The critical insight that led to the new discoveries was the observation that damaged areas of the brain in MS still contain the type of cells needed to repair myelin damage, but the disease activates other cell types and signals that work together to suppress the repair function.

These helpful cells in the brain, called oligodendrocytes, are responsible for producing the myelin sheaths that wrap around the axons of nerve cells, like plastic insulation around a wire. When the protective myelin is damaged, whether by disease or wear and tear from age, nerve signaling is disrupted. Depending on where the damaged nerves lead, these disruptions can affect movement, vision, thinking, and more.

Essentially, the research team found a way to unlock the suppressed repair process, freeing up oligodendrocytes (OLs) to do their job.

Identifying the genetic changes and signals involved in the process of repair suppression and finding a small molecule compound that could reverse the suppression was a complex task. The project, which spanned more than five years, involved four co-authors and 29 co-authors from Cincinnati Children's, the University of Cincinnati, and 14 other institutions, including universities in Australia, China, Germany, India, Singapore, and the United Kingdom.

The team's main findings:

Identifying a mechanism that prevents myelin production in MS

Analysis of preserved autopsy tissue showed that OLs in MS lesions lack an activating histone mark called H3K27ac, while expressing high levels of two other repressive histone marks, H3K27me3 and H3K9me3, associated with the silencing of genetic activity.

Finding a compound that can reverse the suppression

The research team examined a library of hundreds of small molecule compounds known to target enzymes that can modify gene expression and affect suppressed OLs. The team found that the compound ESI1 (epigenetic silencing inhibitor-1) was nearly five times more potent than any other compound examined.

The compound tripled levels of the desired histone mark H3K27ac in OLs, while dramatically reducing levels of two repressive histone marks. In addition, the study revealed a new way in which ESI1 promotes the creation of special membrane-free regulatory nodes known as “biomolecular condensates” inside the cell nucleus that control levels of fats and cholesterol.

These nodes act as focal points for enhancing the production of essential fats and cholesterol needed to create myelin, an important component of nerve fibers.

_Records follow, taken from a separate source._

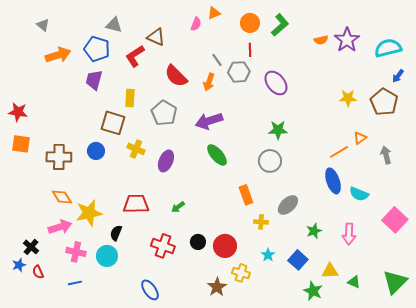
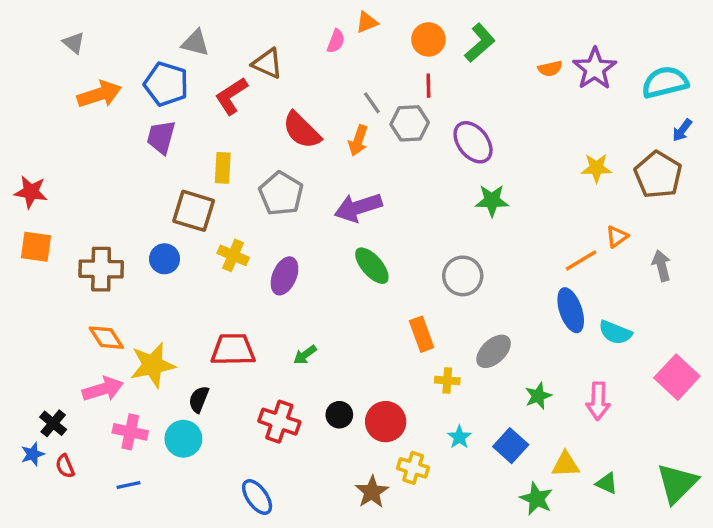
green star: (278, 130) -> (492, 201), moved

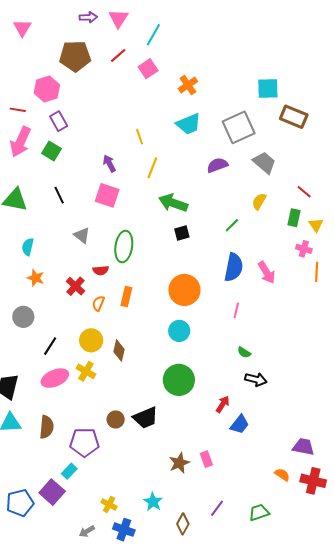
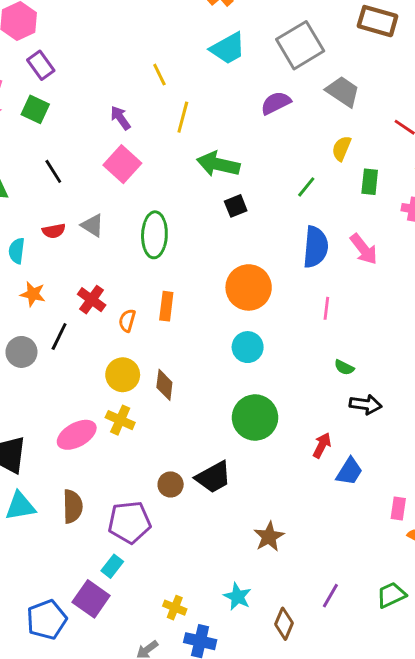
pink square: (107, 195) -> (122, 164), turned 30
green rectangle: (294, 218) -> (370, 182), moved
red semicircle: (101, 270) -> (54, 231), moved
black line: (50, 346) -> (59, 336), moved
pink rectangle: (206, 459) -> (398, 509), moved, turned 35

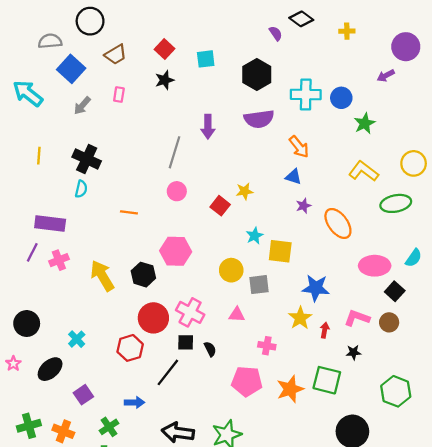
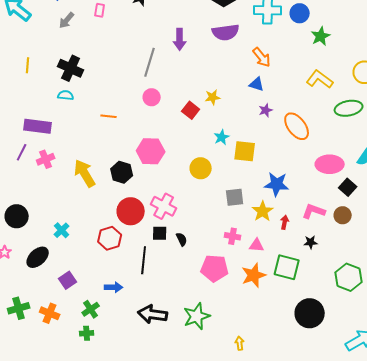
cyan semicircle: (81, 189) -> (66, 95), turned -98
gray square: (259, 285) -> (235, 197), moved
pink triangle: (237, 315) -> (257, 245), moved
black line: (168, 372) -> (144, 260), turned -32

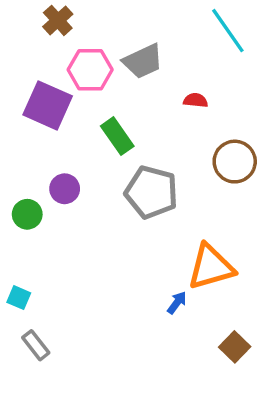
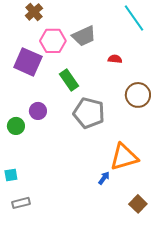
cyan square: (19, 298) -> (11, 175), turned -32
gray rectangle: (36, 345) -> (21, 203), turned -66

Demonstrating benefits in mice and lab-grown human tissue

In both aging mice and mice that mimic MS, ESI1 treatment boosted myelin sheath production and improved lost neurological function. Testing included tracking gene activation, measuring microscopic new myelin sheaths surrounding axons, and seeing that treated mice were faster at completing a water maze.

The team then tested the treatment on lab-grown human brain cells. The team used a type of brain organoid called myelin organoids, which are much simpler than full-fledged brains but still produce complex myelinating cells. When the organoids were exposed to ESI1, the treatment lengthened the myelin sheath of the myelinating cells, the study reports.

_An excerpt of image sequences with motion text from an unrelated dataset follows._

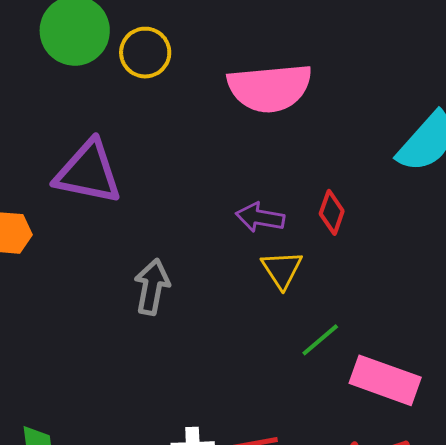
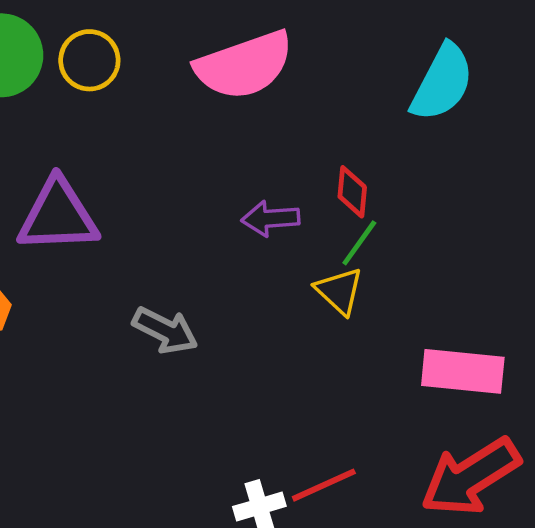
yellow triangle: (282, 269) -> (339, 291), moved
gray arrow: (152, 287) -> (165, 330), turned 120
green line: (320, 340) -> (359, 243), moved

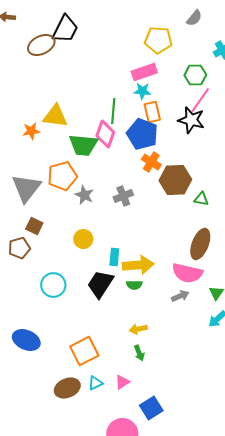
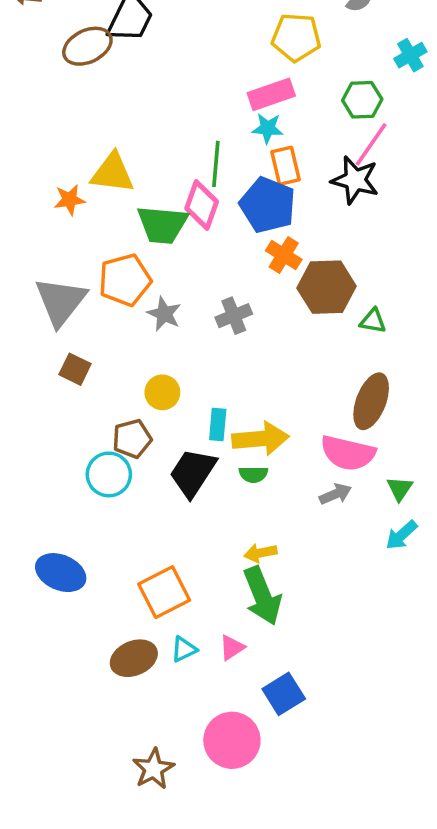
brown pentagon: (19, 248) -> (132, 439), moved
green arrow: (139, 353) -> (262, 596), size x2.0

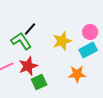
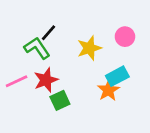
cyan rectangle: (88, 50) -> (117, 76), moved
orange star: (77, 74) -> (108, 90), turned -30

Consequences and Next Steps

MS is the best known of several major neurodegenerative diseases. The new findings could inspire a new approach to halting the degenerative effects of these conditions, Lu says.

Myelin regeneration treatments may also be helpful for people recovering from brain and spinal cord injuries.

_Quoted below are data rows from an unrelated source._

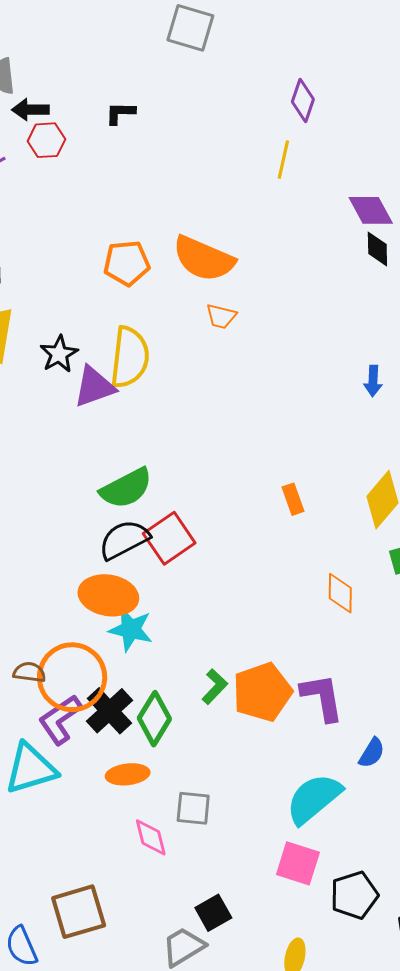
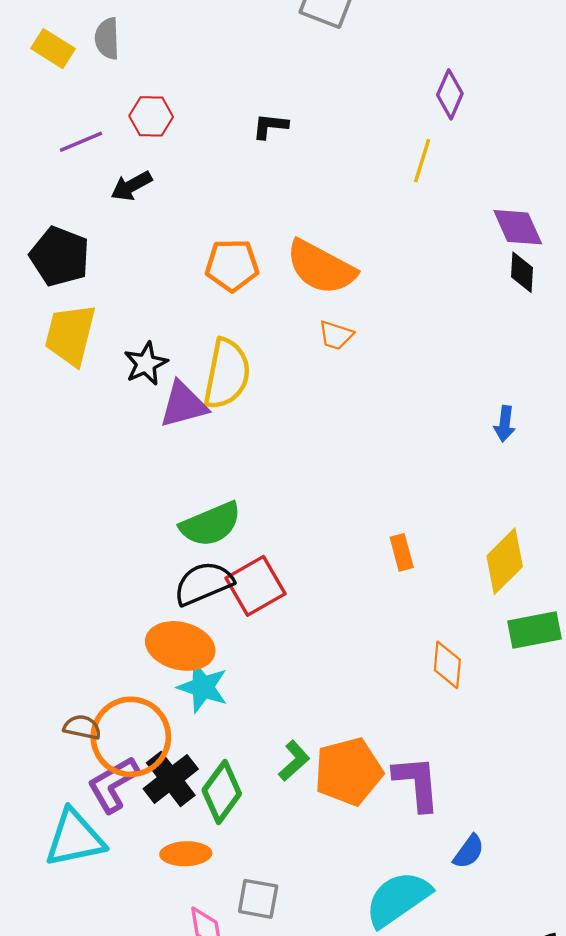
black arrow: (30, 110) -> (131, 186), moved, turned -33
black L-shape: (120, 113) -> (270, 126), moved

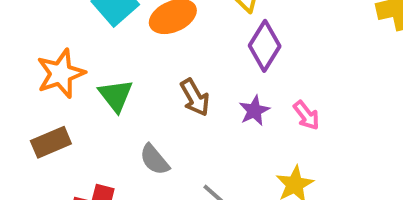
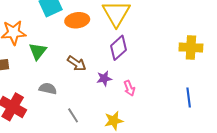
brown arrow: (195, 97) -> (77, 63), turned -42
gray semicircle: (154, 160) -> (48, 89), turned 126

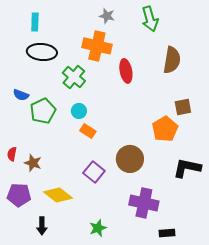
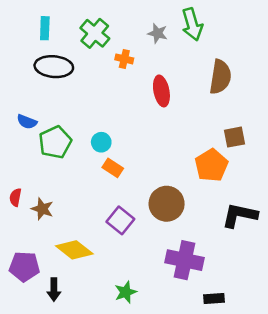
gray star: (107, 16) -> (158, 33), moved
orange cross: (97, 46) -> (124, 59), size x0.5
green cross: (74, 77) -> (95, 33), moved
purple pentagon: (19, 195) -> (24, 267), moved

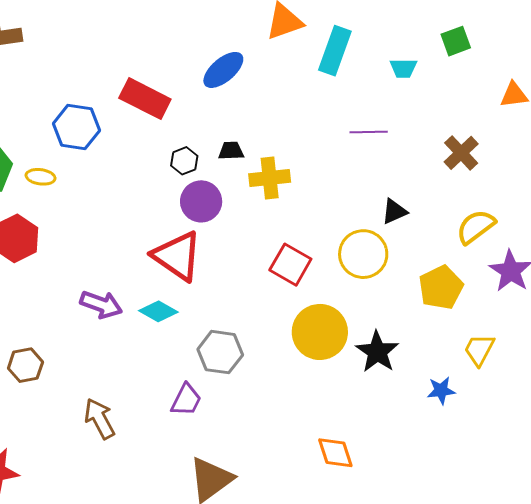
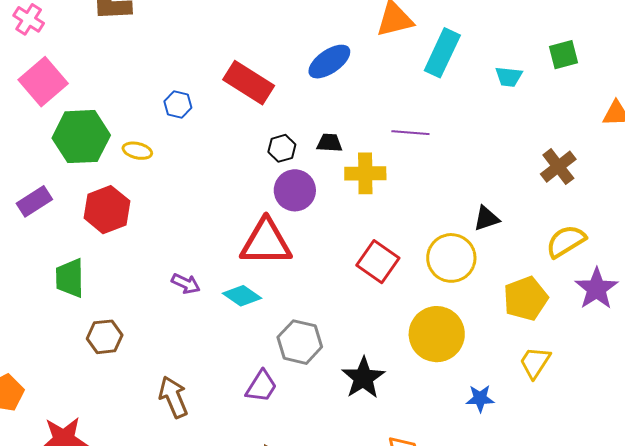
blue hexagon: (76, 127) -> (178, 105), size x0.6
purple line: (369, 132) -> (410, 133), moved
red triangle: (177, 256) -> (266, 242), turned -40
purple arrow: (101, 305) -> (186, 284), size x0.7
yellow circle: (320, 332) -> (437, 334), moved
yellow trapezoid: (479, 350) -> (535, 362), moved
black star: (377, 352) -> (363, 378), moved
blue star: (441, 390) -> (480, 398), moved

But the most far-reaching implication of the research is the possibility that ESI1 or similar compounds could be used to help slow or even reverse the cognitive losses that often occur with age. Many studies have shown that myelin loss plays a role in age-related cognitive decline, Lu says.

However, more research is needed to determine whether ESI1 can be put into clinical trials as a potential treatment. For example, the effects of ESI1 may need to be modified by adjusting the dose and duration of treatment or using “pulsed therapy” at specific time windows. More research is also needed to determine whether even more effective compounds than ESI1 can be developed.

"This study is just the beginning," says Lu. "Before the discovery of ESI1, most scientists thought that remyelination failure in MS was due to arrested progenitor development. Now we show proof of concept that reversing the downregulation of OLs present in the injured brain can allow myelin regeneration."